— Work to be completed —
Taking the line that contains "Order of Merit" as the starting point, give again exactly every line up to and including the last line of the records below.

— Dataset records —
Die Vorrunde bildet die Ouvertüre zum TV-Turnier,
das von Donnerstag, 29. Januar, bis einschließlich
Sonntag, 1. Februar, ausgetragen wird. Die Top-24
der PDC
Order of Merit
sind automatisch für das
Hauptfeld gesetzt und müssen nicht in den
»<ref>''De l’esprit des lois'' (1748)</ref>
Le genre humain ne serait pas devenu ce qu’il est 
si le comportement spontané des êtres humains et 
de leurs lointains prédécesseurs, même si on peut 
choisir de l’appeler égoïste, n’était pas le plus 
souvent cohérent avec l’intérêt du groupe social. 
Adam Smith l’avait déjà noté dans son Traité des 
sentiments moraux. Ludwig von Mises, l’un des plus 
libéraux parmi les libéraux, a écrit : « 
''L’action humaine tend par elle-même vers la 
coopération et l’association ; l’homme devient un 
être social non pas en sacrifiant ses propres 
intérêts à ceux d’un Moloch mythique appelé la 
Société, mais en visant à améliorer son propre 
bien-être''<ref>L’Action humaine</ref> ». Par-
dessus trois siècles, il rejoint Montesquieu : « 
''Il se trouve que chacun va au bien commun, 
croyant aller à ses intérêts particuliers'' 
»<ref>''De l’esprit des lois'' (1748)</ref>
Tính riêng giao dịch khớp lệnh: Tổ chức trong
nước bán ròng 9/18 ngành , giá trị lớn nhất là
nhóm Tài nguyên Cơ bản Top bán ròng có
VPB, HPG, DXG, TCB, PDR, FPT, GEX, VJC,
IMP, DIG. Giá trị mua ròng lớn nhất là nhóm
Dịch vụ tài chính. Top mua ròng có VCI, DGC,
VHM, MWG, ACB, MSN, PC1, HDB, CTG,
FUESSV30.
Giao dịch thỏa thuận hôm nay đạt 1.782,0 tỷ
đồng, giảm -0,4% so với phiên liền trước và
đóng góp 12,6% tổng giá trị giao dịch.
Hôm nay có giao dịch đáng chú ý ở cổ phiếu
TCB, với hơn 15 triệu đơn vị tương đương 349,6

— Problem solution —
Order of Merit
sind automatisch für das
Hauptfeld gesetzt und müssen nicht in den
»<ref>''De l’esprit des lois'' (1748)</ref>
Le genre humain ne serait pas devenu ce qu’il est 
si le comportement spontané des êtres humains et 
de leurs lointains prédécesseurs, même si on peut 
choisir de l’appeler égoïste, n’était pas le plus 
souvent cohérent avec l’intérêt du groupe social. 
Adam Smith l’avait déjà noté dans son Traité des 
sentiments moraux. Ludwig von Mises, l’un des plus 
libéraux parmi les libéraux, a écrit : « 
''L’action humaine tend par elle-même vers la 
coopération et l’association ; l’homme devient un 
être social non pas en sacrifiant ses propres 
intérêts à ceux d’un Moloch mythique appelé la 
Société, mais en visant à améliorer son propre 
bien-être''<ref>L’Action humaine</ref> ». Par-
dessus trois siècles, il rejoint Montesquieu : « 
''Il se trouve que chacun va au bien commun, 
croyant aller à ses intérêts particuliers'' 
»<ref>''De l’esprit des lois'' (1748)</ref>
Tính riêng giao dịch khớp lệnh: Tổ chức trong
nước bán ròng 9/18 ngành , giá trị lớn nhất là
nhóm Tài nguyên Cơ bản Top bán ròng có
VPB, HPG, DXG, TCB, PDR, FPT, GEX, VJC,
IMP, DIG. Giá trị mua ròng lớn nhất là nhóm
Dịch vụ tài chính. Top mua ròng có VCI, DGC,
VHM, MWG, ACB, MSN, PC1, HDB, CTG,
FUESSV30.
Giao dịch thỏa thuận hôm nay đạt 1.782,0 tỷ
đồng, giảm -0,4% so với phiên liền trước và
đóng góp 12,6% tổng giá trị giao dịch.
Hôm nay có giao dịch đáng chú ý ở cổ phiếu
TCB, với hơn 15 triệu đơn vị tương đương 349,6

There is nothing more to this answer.